JA山口厚生連長門総合病院整形外科の谷泰宏氏

 高齢で発症したRA患者に対して、薬物治療をあきらめてはいけないとする報告があった。JA山口厚生連長門総合病院整形外科谷泰宏氏らが、7月20日まで神戸で開催された日本リウマチ学会(JCR2011)で発表した。

 谷氏らは、高齢発症のRA患者にタイトコントロールは可能か、との問いに対する答えを求めて検討を加え、厳密な投薬管理下でのタイトコントロールは可能とする結論に至った。

 JA山口厚生連長門総合病院整形外科では、定期的に圧縮、腫脹、VAS、CRP(ESR)、M-HAQ、身体所見などを評価しながら、以下の3つのポイントに沿って治療方針を決めている。ポイント1は、診療と同時にDMARDsを開始すること。前提条件としては、服薬方法、合併症について患者に十分に情報を提供し、投与初期のスクリーニングを厳重に行うことを挙げている。ポイント2では、内服ステロイドは必要最低限にし、初期の疼痛には関節注射などで対応するとしている。これは、合併症や副作用予防につながる。ポイント3では、タイトコントロールに取り組むことが重要としている。適宜、DMARDsの増量、変更、追加を検討するとしている。症例によっては、生物学的製剤も考慮する。
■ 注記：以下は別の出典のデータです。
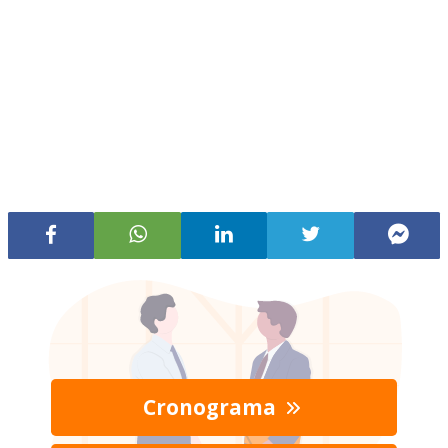
Cronograma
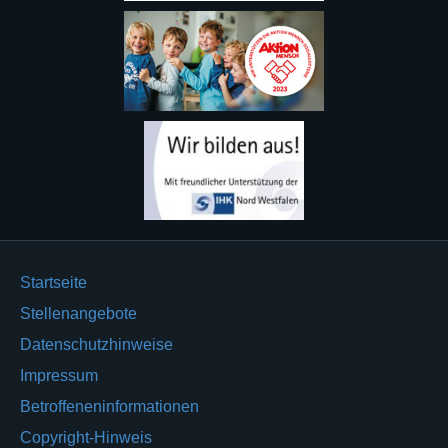
Startseite
Stellenangebote
Datenschutzhinweise
Impressum
Betroffeneninformationen
Copyright-Hinweis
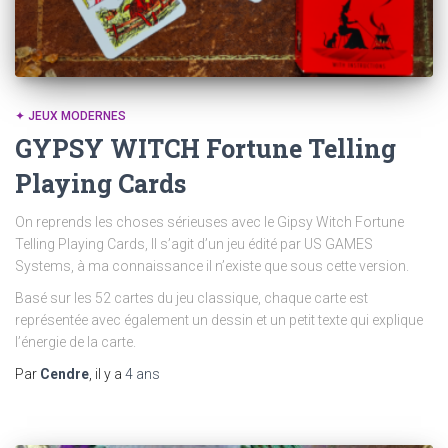
✦ JEUX MODERNES
GYPSY WITCH Fortune Telling
Playing Cards
On reprends les choses sérieuses avec le Gipsy Witch Fortune
Telling Playing Cards, Il s’agit d’un jeu édité par US GAMES
Systems, à ma connaissance il n’existe que sous cette version.
Basé sur les 52 cartes du jeu classique, chaque carte est
représentée avec également un dessin et un petit texte qui explique
l’énergie de la carte.
Par
Cendre
, il y a
4 ans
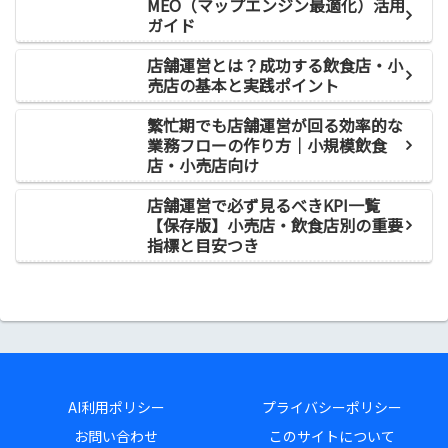
MEO（マップエンジン最適化）活用
ガイド
店舗運営とは？成功する飲食店・小
売店の基本と実践ポイント
繁忙期でも店舗運営が回る効率的な
業務フローの作り方｜小規模飲食
店・小売店向け
店舗運営で必ず見るべきKPI一覧
【保存版】小売店・飲食店別の重要
指標と目安つき
AI利用ポリシー
プライバシーポリシー
お問い合わせ
このサイトについて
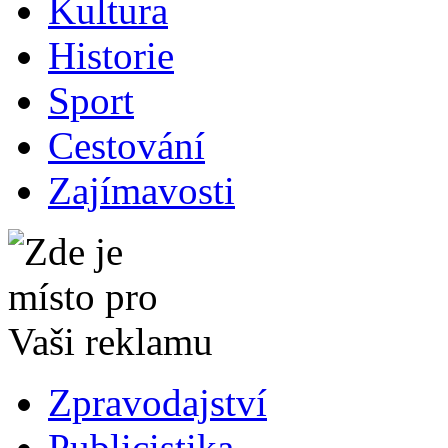
Kultura
Historie
Sport
Cestování
Zajímavosti
Zpravodajství
Publicistika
 今回の報告では、タイトコントロールまで至った高齢発症のRA患者16人(男性9人、女性7人)について、治療結果を報告した。発症時の年齢は、平均78.6歳(74-91歳)だった。治療開始時のDAS28(ESR)は4.96(3.66-6.74)、RA疾患活動性は、Lowが2例、Moderateが6例、Highが8例だった。腎機能(eGFR)は平均64.3(33.6-98.7)、既往症は高血圧7例、糖尿病1例、脂質異常症3例、心疾患2例、腎機能障害1例、胸膜炎2例だった。

 治療の結果、治療開始24週時点で、SASP単独治療中の4例中Remissionが3例、Lowが1例だった。SASP治療にMTXを追加した3例では、Remissionが2例、Highが1例だった。一方、MTXによる治療中の9例では、Remissionが6例、Lowが2例、Moderateが1例だった。結論として、全例でRA活動性をコントロールできる状態に至っていた。
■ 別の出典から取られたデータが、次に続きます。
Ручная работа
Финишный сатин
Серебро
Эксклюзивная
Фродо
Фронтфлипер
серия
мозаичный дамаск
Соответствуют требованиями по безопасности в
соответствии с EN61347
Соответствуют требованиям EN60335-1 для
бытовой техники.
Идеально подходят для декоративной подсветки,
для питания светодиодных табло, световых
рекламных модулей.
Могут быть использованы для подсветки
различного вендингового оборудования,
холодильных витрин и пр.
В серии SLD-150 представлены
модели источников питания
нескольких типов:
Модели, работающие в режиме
 今回の検討で演者らは、高齢で発症したRA患者にタイトコントロールを適応する条件を以下のようにまとめた。(1)合併症の治療状態が良好である(特に糖尿病の管理状態は重要)、(2)重篤な肺疾患が存在しない、(3)腎機能が維持されている、(4)リウマチに対する理解がある程度できている、(5)服薬コンプライアンスが良好(例えば訪問看護などの活用で実現)、(6)自己の健康状態が把握できる、(7)体調不良時に速やかに医療機関の受診が可能、(8)家族の協力が得られる。
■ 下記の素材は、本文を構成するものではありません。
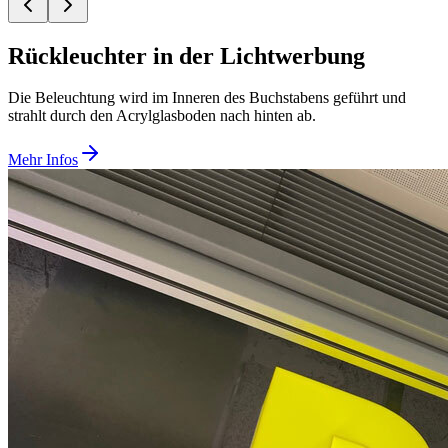
Rückleuchter in der Lichtwerbung
Die Beleuchtung wird im Inneren des Buchstabens geführt und
strahlt durch den Acrylglasboden nach hinten ab.
Mehr Infos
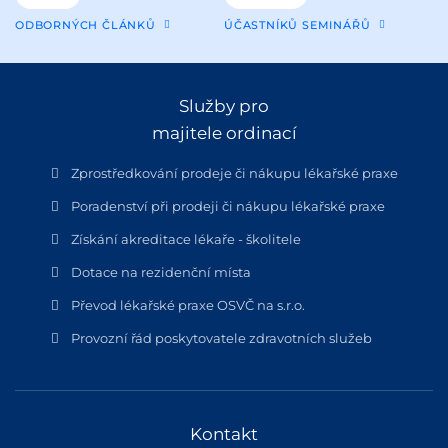
ODBORNÝCH ČLÁNKŮ
ÚČASTNÍKŮ SEMINÁŘŮ
Služby pro
majitele ordinací
Zprostředkování prodeje či nákupu lékařské praxe
Poradenství při prodeji či nákupu lékařské praxe
Získání akreditace lékaře - školitele
Dotace na rezidenční místa
Převod lékařské praxe OSVČ na s.r.o.
Provozní řád poskytovatele zdravotních služeb
Kontakt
 演者らは、「年齢だけで治療をするかしないかの線引きはするべきではない」との前提に立ち、社会背景やADL、QOLを常に配慮し、高疾患活動性の持続は短期でADLを悪化させることを念頭に置いて患者自身の目標や希望を治療に反映させるべきと結論した。その上で、高齢発症のRA患者であっても、厳重な投薬管理を行いながらタイトコントロールを行うべきであると指摘した。